__Work required__.
Lines where the string "University" appears are to be copied from the entries below.

__Data for processing__.

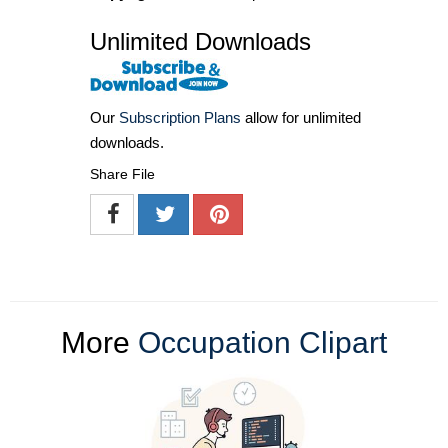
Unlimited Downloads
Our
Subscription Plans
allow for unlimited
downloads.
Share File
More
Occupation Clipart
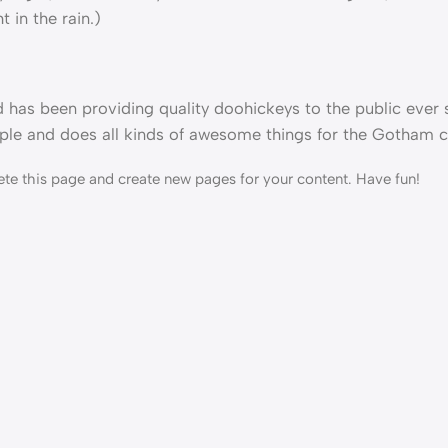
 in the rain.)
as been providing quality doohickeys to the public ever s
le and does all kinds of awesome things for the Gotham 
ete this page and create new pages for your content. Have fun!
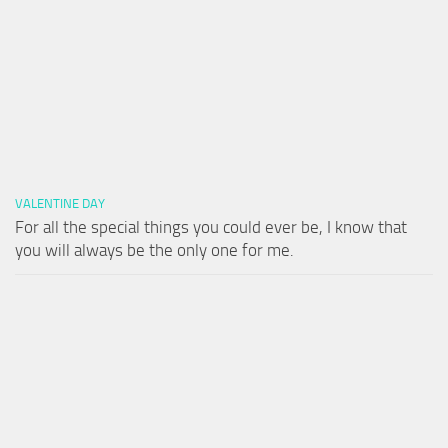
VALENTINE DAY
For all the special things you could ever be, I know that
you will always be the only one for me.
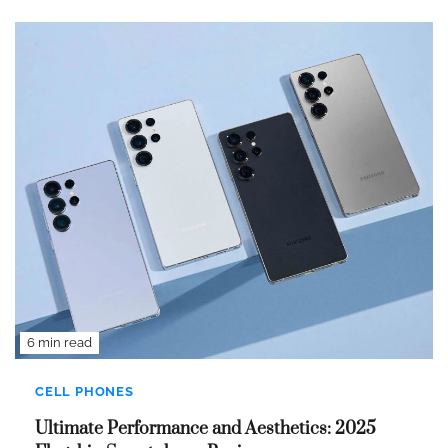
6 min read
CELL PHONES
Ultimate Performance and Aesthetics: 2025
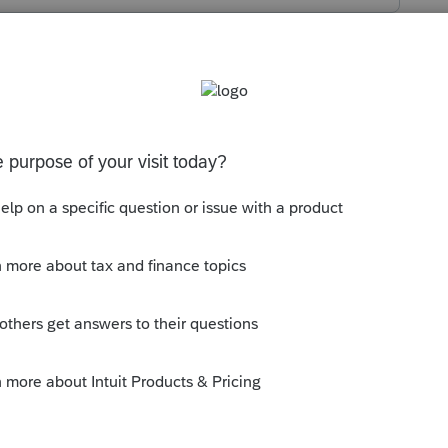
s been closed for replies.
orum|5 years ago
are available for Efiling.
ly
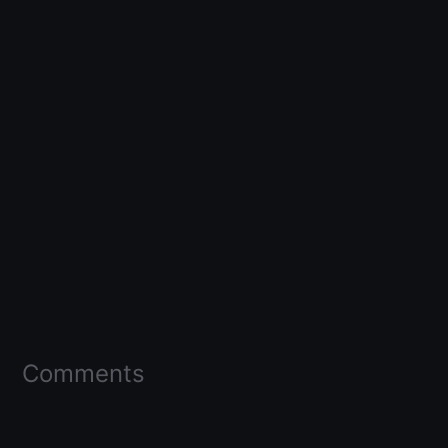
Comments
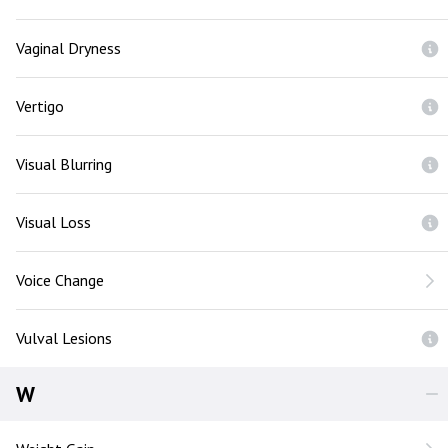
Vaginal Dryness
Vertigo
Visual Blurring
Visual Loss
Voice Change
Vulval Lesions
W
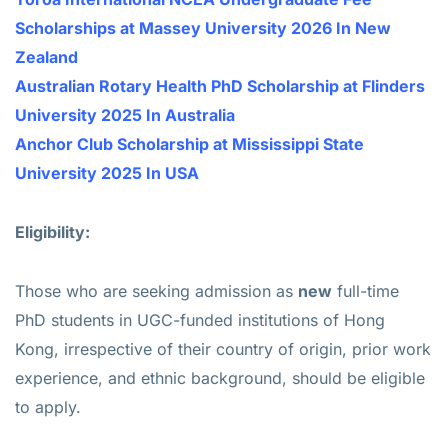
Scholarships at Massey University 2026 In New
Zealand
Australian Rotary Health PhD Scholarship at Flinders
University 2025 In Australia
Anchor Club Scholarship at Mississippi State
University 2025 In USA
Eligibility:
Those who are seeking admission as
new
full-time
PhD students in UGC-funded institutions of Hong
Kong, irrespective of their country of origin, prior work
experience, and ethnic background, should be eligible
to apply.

__Task output__.
Scholarships at Massey University 2026 In New
University 2025 In Australia
University 2025 In USA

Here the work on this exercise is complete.